20 More Cities Want To Join the Fight Against Big Telecom's Broadband Monopolies
Jason Koebler writes At least 20 additional American cities have expressed a formal interest in joining a coalition that's dedicated to bringing gigabit internet speeds to their residents by any means necessary—even if it means building the infrastructure themselves. The Next Centuries Cities coalition launched last week with an impressive list of 32 cities in 19 states who recognize that fast internet speeds unencumbered by fast lanes or other tiered systems are necessary to keep residents and businesses happy. That launch was so successful that 20 other cities have expressed formal interest in joining, according to the group's executive director.
this would be one of those times id actually go and vote if moving forward required consensus of the locals.
In Denver, CO we can choose between Century Link DSL (speeds suck) or Comcast (expensive and service sucks). If the city of Denver jumped in that would at least give us three choices. Competition is good, right?
Meaningful Competition Drives Progress: a vibrant, diverse marketplace, with transparency in offerings, pricings, and policies will spur innovation, increase investment, and lower prices. Communities, residents, and businesses should have a meaningful choice in providers.
I don't see how a government takeover will enhance competition. Mostly it will increase the cost of cable TV, at least until some other group decides that watching prime time TV is a fundamental human right.
I have a TV antenna in the attic, let them raise the cable TV rates.
I think the key point is to decouple the content from the last mile network. when a house can choose between different cable suppliers and different internet suppliers, that's when the competition happens.
Expect to see the gloves come off for this fight.
:D
The Telecoms absolutely will throw a Godzilla sized tantrum since the high density metropolitan areas are their biggest cash cows they have. They would give two shits about losing some barely on the map town in the middle of nowhere, but you're talking about where the big $$$$ live now.
There will be lobbying, crying, arguments, pleading, secret back-room deals, and just mass hysteria for all the Telecoms. Hell, they might even get off their ass and start doing something now that they see a very frightening possibility of real competition to their profits starting to rear its head.
It will be glorious
That is just so damn Un-American not letting Corporate monopolies rip you off
OK, let's say for sake of argument you bring gigabit to every doorstep. Or heck, even 1% of doorsteps. All of your uplinks are going to be so massively oversubscribed that it's essentially meaningless, except for content that's hosted on local caching servers. This is great for things like Netflix, but even ultra-high quality 4K video with uncompressed multichannel audio isn't going to consume that much bandwidth. 40Gbit connections are standard on the largest backbones, with 100 Gbit coming on-line, but that's some awfully expensive hardware right now.

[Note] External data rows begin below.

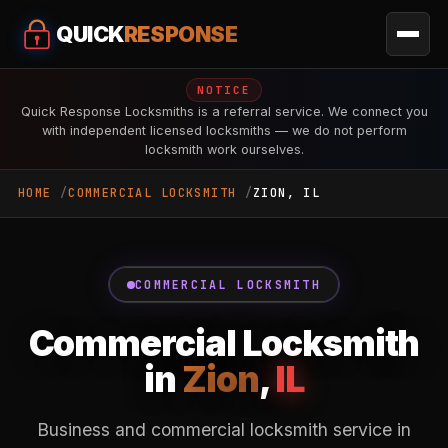
QUICK
RESPONSE
NOTICE
Quick Response Locksmiths is a referral service. We connect you
with independent licensed locksmiths — we do not perform
locksmith work ourselves.
HOME
COMMERCIAL LOCKSMITH
ZION, IL
COMMERCIAL LOCKSMITH
Commercial Locksmith
in
Zion
,
IL
Business and commercial locksmith service in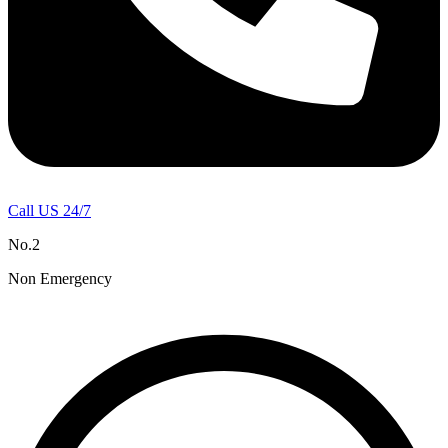
Call US 24/7
No.2
Non Emergency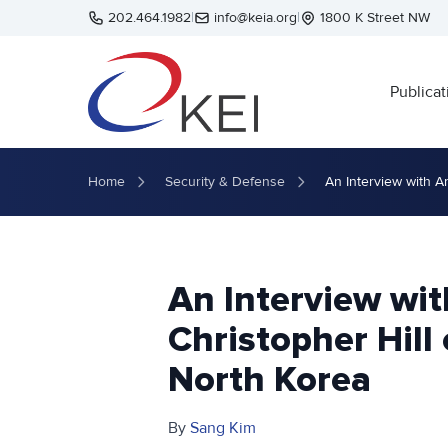
Skip to main content
202.464.1982
|
info@keia.org
|
1800 K Street NW
Publicat
Home
Security & Defense
An Interview with A
An Interview wi
Christopher Hill
North Korea
By
Sang Kim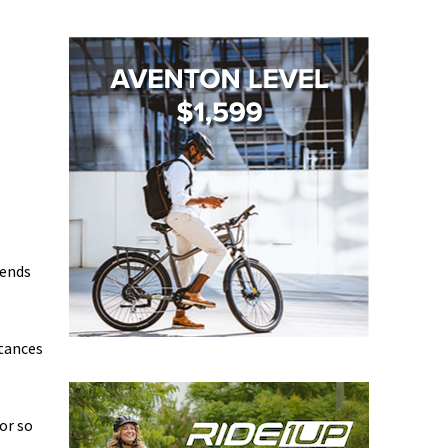
iends
stances
or so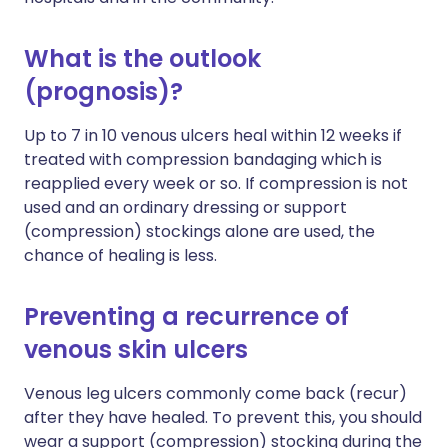
What is the outlook
(prognosis)?
Up to 7 in 10 venous ulcers heal within 12 weeks if
treated with compression bandaging which is
reapplied every week or so. If compression is not
used and an ordinary dressing or support
(compression) stockings alone are used, the
chance of healing is less.
Preventing a recurrence of
venous skin ulcers
Venous leg ulcers commonly come back (recur)
after they have healed. To prevent this, you should
wear a support (compression) stocking during the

So my question would be: what added benefit you expect to get with a gigabit local loop when it's still going into the same sort of congestion limits? i don't mean to sound like a curmudgeonly old bastard, but this sounds more like a marketing gimmick. Even governments aren't immune from spreading marketing bullshit; in fact it's sometimes easier when you know you won't be held accountable (advertising fraud vs political promises) and it's all other people's money anyway.